In that case, 31-year-old Fabian Gonzales was arrested for beating another woman in a car with a baby inside it while the woman was driving and ended up pleading no contest to two misdemeanor crimes that kept him out of jail. Corrections department officials said Friday they never got the judge's order for him to be supervised by probation officers.
Victoria's death follows a 40-year prison sentence handed down in May for an Albuquerque woman for the 2013 kicking death of her 9-year-old son. That case prompted an overhaul of the New Mexico state agency that investigates child abuse.
That same month, an 11-year Navajo girl was taken to a desolate area by a stranger who sexually assaulted her, bludgeoned her and left her to die.
"We have a litany of little angels who are crying at us from the grave," said Allen Sanchez, executive director of the New Mexico Conference of Catholic Bishops.
New Mexico Children, Youth and Families Secretary Monique Jacobson said Friday that state records showed no prior cases involving violence or sexual abuse against Victoria. The agency has joined police in the investigation into the death.
Jacobson said she was prohibited by law from disclosing whether the agency had received any other complaints related to Victoria, described by neighbors from her blue-collar apartment complex as a seemingly happy and sociable girl who loved to swim and dance.
The others charged in Victoria's death are her mother, Michelle Martens, and Gonzales' cousin Jessica Kelley. While Martens has no online record of an arrest in New Mexico, she told police Kelley had been released from jail just days before Victoria's death.
The three face charges of child abuse resulting in death, kidnapping and tampering with evidence. Gonzales and Kelley are also charged of criminal sexual penetration of a minor.
There were conflicting reports from state officials Friday over communication of probation requirements imposed on Gonzales between court administrators and the New Mexico Department of Corrections.
Deputy Corrections Secretary Alex Sanchez said her agency never received a judgment and sentence order mandating supervised probation for Gonzales. It was meant to ensure he committed no crimes and threatened jail time as punishment for violations like illegal drug use.
Second Judicial District Court spokesman Tim Korte said records show the documents were forwarded to the corrections department in February 2015.
Martens worked at a local grocery store, said neighbors who knew little else about her, and told detectives she met Gonzales online about a month before her daughter's death.
Victoria's grieving grandparents and other relatives said they were thankful to first-responders, investigating authorities and community members who offered prayers, said minister and family spokeswoman Laura Bobbs.
"Children have few rights and no one to speak for them," Bobbs said. "Today, I speak for the children and the voice of Victoria. Parents, communities and governments need to put our children first because they are our future."
Other high-profile New Mexico child killing cases include a woman sentenced last year to 21 years in prison for smothering her infant daughter to avoid hearing her cry and a man sentenced to 63 years for raping and killing his baby daughter.
Those stories made national headlines, but Victoria's slaying is drawing deeper condemnation.

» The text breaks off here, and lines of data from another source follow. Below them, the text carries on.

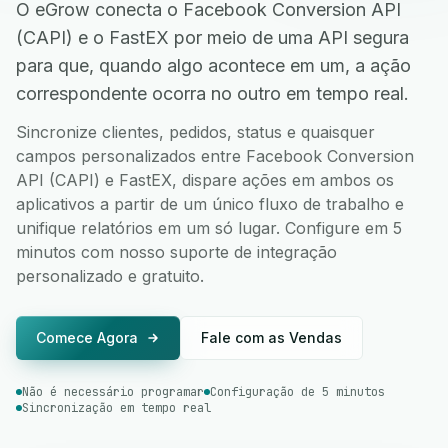
O eGrow conecta o Facebook Conversion API
(CAPI) e o FastEX por meio de uma API segura
para que, quando algo acontece em um, a ação
correspondente ocorra no outro em tempo real.
Sincronize clientes, pedidos, status e quaisquer
campos personalizados entre Facebook Conversion
API (CAPI) e FastEX, dispare ações em ambos os
aplicativos a partir de um único fluxo de trabalho e
unifique relatórios em um só lugar. Configure em 5
minutos com nosso suporte de integração
personalizado e gratuito.
Comece Agora
Fale com as Vendas
Não é necessário programar
Configuração de 5 minutos
Sincronização em tempo real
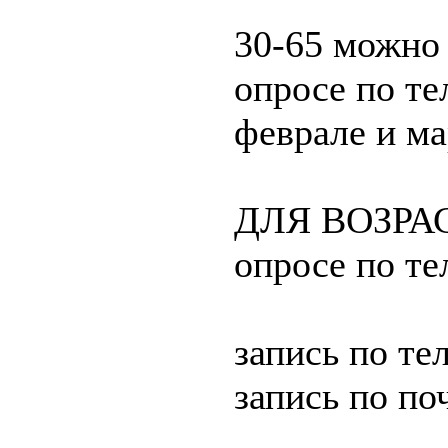
30-65 можно 
опросе по те
феврале и ма
ДЛЯ ВОЗРАС
опросе по т
запись по те
запись по по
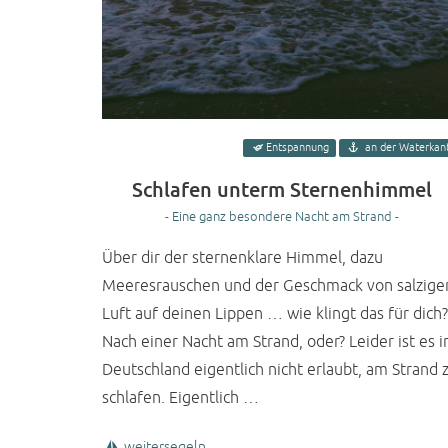
Entspannung
an der Waterkan
Schlafen unterm Sternenhimmel
- Eine ganz besondere Nacht am Strand -
Über dir der sternenklare Himmel, dazu
Meeresrauschen und der Geschmack von salzige
Luft auf deinen Lippen … wie klingt das für dich?
Nach einer Nacht am Strand, oder? Leider ist es i
Deutschland eigentlich nicht erlaubt, am Strand 
schlafen. Eigentlich …
weitersegeln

New Mexico Gov. Susana Martinez said it was more troubling than all crimes she handled during a 25-year career as a state prosecutor before her election to the state's top post in 2010.

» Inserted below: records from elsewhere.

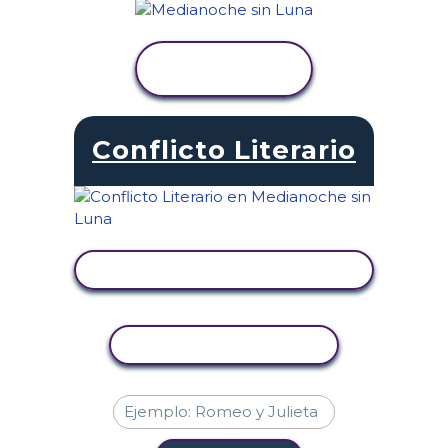
VER
ACTIVIDAD
Conflicto Literario
VER ACTIVIDAD
COPIAR ACTIVIDAD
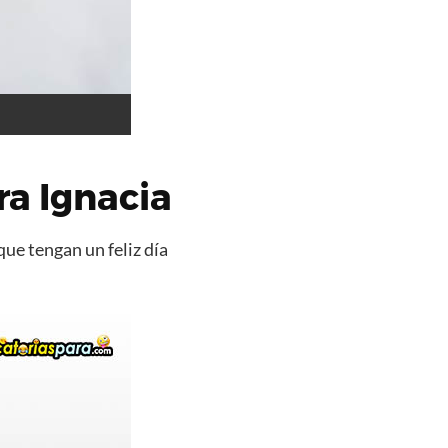
a Ignacia
que tengan un feliz día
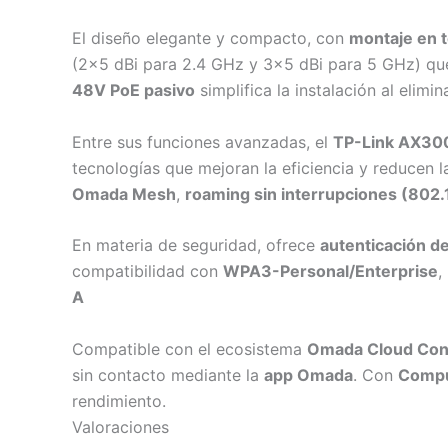
El diseño elegante y compacto, con
montaje en 
(2×5 dBi para 2.4 GHz y 3×5 dBi para 5 GHz) que
48V PoE pasivo
simplifica la instalación al elim
Entre sus funciones avanzadas, el
TP-Link AX300
tecnologías que mejoran la eficiencia y reducen l
Omada Mesh
,
roaming sin interrupciones (802.1
En materia de seguridad, ofrece
autenticación de
compatibilidad con
WPA3-Personal/Enterprise
,
A
Compatible con el ecosistema
Omada Cloud Cont
sin contacto mediante la
app Omada
. Con
Compu
rendimiento.
Valoraciones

"I personally took on some of the most brutal, violent, gut-wrenching cases our state has ever seen. This has to be the worst," she said in a statement Friday.
Sanchez suggested deaths like Victoria's could be prevented if state child welfare case workers made more home visits and New Mexico implemented a statewide pre-kindergarten program. Research shows both help reduce to reduce child abuse and poverty, he said.
"We should get on this now," Sanchez said. "It's going to take a whole generation before we see real change."
This story corrects that Sanchez is executive director of the New Mexico Conference of Catholic Bishops, not the CEO of New Mexico Voices for Children.